Generally polyurethane materials are flammable. Polyurethane flexible foam is easy to burn when there is sufficient oxygen supply and a certain temperature is reached because of its small density, high open cell ratio, low thermal conductivity and thermal decomposition temperature. As a block foam commonly used for furniture, its flame retardant property is what we must pay attention to. Table 3 shows the flame retardancy data of the tested TDI and MDI systems without flame retardant. From Table 3, it can be found that in terms of horizontal burning, MDI and TDI are close to each other, and in terms of flame retardancy, MDI can be completely used in furniture soft foam.
DMA test
Fig. 4 Comparison of DMA profiles of TDI and MDI
In the slow rebound foam, both TDI and MDI systems, the degree of phase separation is poor, that is, the soft and hard chain segments mixed tolerance is better, the transformation peak of the polyether soft chain segment enrichment area does not appear, TDI does not reflect the degree of phase separation is good, and the soft and hard segments of the mixed tolerance area of the glass transition temperature are about 18 ℃, relatively close. Only the transformation peak of TDI system is stronger, that is, the hysteresis of the chain segment movement is more powerful, the corresponding energy storage modulus decays faster, and the damping property of TDI is better, and the performance of rebound at room temperature is slower.
Micrographs


Figure 5 Micrographs
The two micrographs reflect the open and closed cell condition of the foam, the bubble wall of MDI foam is almost completely ruptured, which also confirms the result of the lower closed cell ratio (2.0%), the bubble holes of the MDI system are more regular, and the air permeability is higher, which is more comfortable. The TDI system has messy pores and is more closed cell, which is one of the main reasons for its slower rebound.
5 Future Prospects
In today’s era of environmental protection and high quality, MDI-based slow resilience foam is accepted by more and more downstream customers because of the advantages of good production environment and excellent comprehensive performance.

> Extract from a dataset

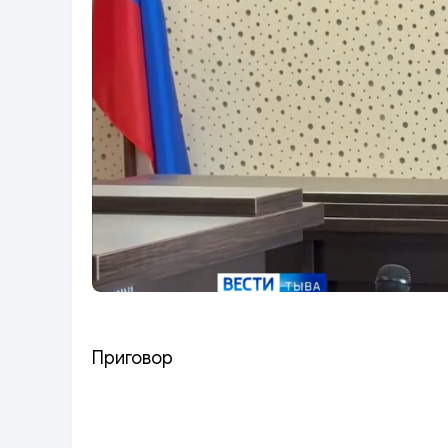
Приговор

The Wannate8107 modified MDI product developed by Beijing Kejiu Chemical New Material Co., Ltd. for slow-rebound block foam can fully meet the performance requirements of customers for MDI-based slow-rebound mattresses.

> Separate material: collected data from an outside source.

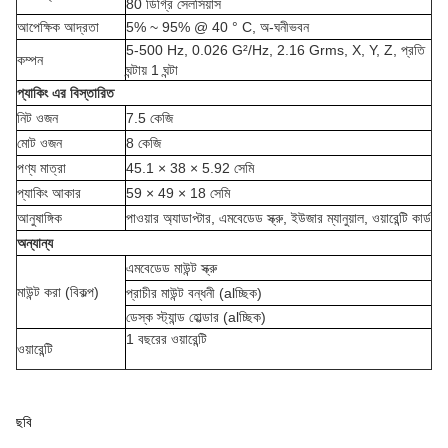
80 ডিগ্রি সেলসিয়াস
আপেক্ষিক আদ্রতা
5% ~ 95% @ 40 ° C, অ-ঘনীভবন
5-500 Hz, 0.026 G²/Hz, 2.16 Grms, X, Y, Z, প্রতি
কম্পন
ঘন্টায় 1 ঘন্টা
প্যাকিং এর বিস্তারিত
নিট ওজন
7.5 কেজি
মোট ওজন
8 কেজি
পণ্য মাত্রা
45.1 × 38 × 5.92 সেমি
প্যাকিং আকার
59 × 49 × 18 সেমি
আনুষাঙ্গিক
পাওয়ার অ্যাডাপ্টার, এমবেডেড স্ক্রু, ইউজার ম্যানুয়াল, ওয়ারেন্টি কার্ড
অন্যান্য
এমবেডেড মাউন্ট স্ক্রু
মাউন্ট করা (বিকল্প)
প্রাচীর মাউন্ট বন্ধনী (alচ্ছিক)
ডেস্ক স্ট্যান্ড হোল্ডার (alচ্ছিক)
1 বছরের ওয়ারেন্টি
ওয়ারেন্টি
ছবি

Analyzed from the process, with the various modified MDI technology advances, the whole MDI foam technology can basically completely replace the TDI system; from the national policy, TDI due to its product characteristics, is classified as a highly toxic products, MDI to replace TDI is also inevitable. Therefore, from the perspective of the future, modified MDI for slow rebound block soft foam has a bright future.
6 Conclusion
1、Beijing Keju developed wannate8107, the vapor pressure is very low, 1/2700 of TDI at 25℃, which greatly improves the foaming environment; it can be stored at 0℃ without crystallization, which greatly improves the transportation and storage conditions;
2, at present, the process of slow rebound polyurethane block foam is mainly TDI process, Wanhua’s modified MDI process can be operated widely, and its mechanical properties and flame retardant properties are close to those of TDI foam, which are far more than the requirements of the national standard, so it can be completely used for the preparation of slow rebound block foam;
3, TDI poor permeability, poor air circulation, good damping is the main reason for slow rebound, while the foam prepared by MDI has higher air permeability and is more comfortable.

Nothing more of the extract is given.